--- Supplied material Enclosed Below ---
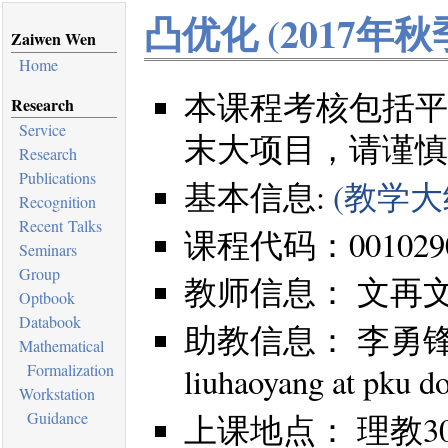
凸优化 (2017年秋
Zaiwen Wen
Home
本课程考核包括平
Research
Service
末大项目，请谨慎
Research
Publications
基本信息:
(教学大
Recognition
Recent Talks
课程代码：0010290
Seminars
Group
教师信息： 文再文，wenz
Optbook
Databook
助教信息： 李勇锋: pdl
Mathematical
Formalization
liuhaoyang at pku do
Workstation
Guidance
上课地点： 理教30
--- End of Enclosed Supplied material ---
> [Exercise instructions]: The answer must restate every entry word for word, with the pictures left out.

> [Result]:
凸优化 (2017年秋
Zaiwen Wen
Home
本课程考核包括平
Research
Service
末大项目，请谨慎
Research
Publications
基本信息:
(教学大
Recognition
Recent Talks
课程代码：0010290
Seminars
Group
教师信息： 文再文，wenz
Optbook
Databook
助教信息： 李勇锋: pdl
Mathematical
Formalization
liuhaoyang at pku do
Workstation
Guidance
上课地点： 理教30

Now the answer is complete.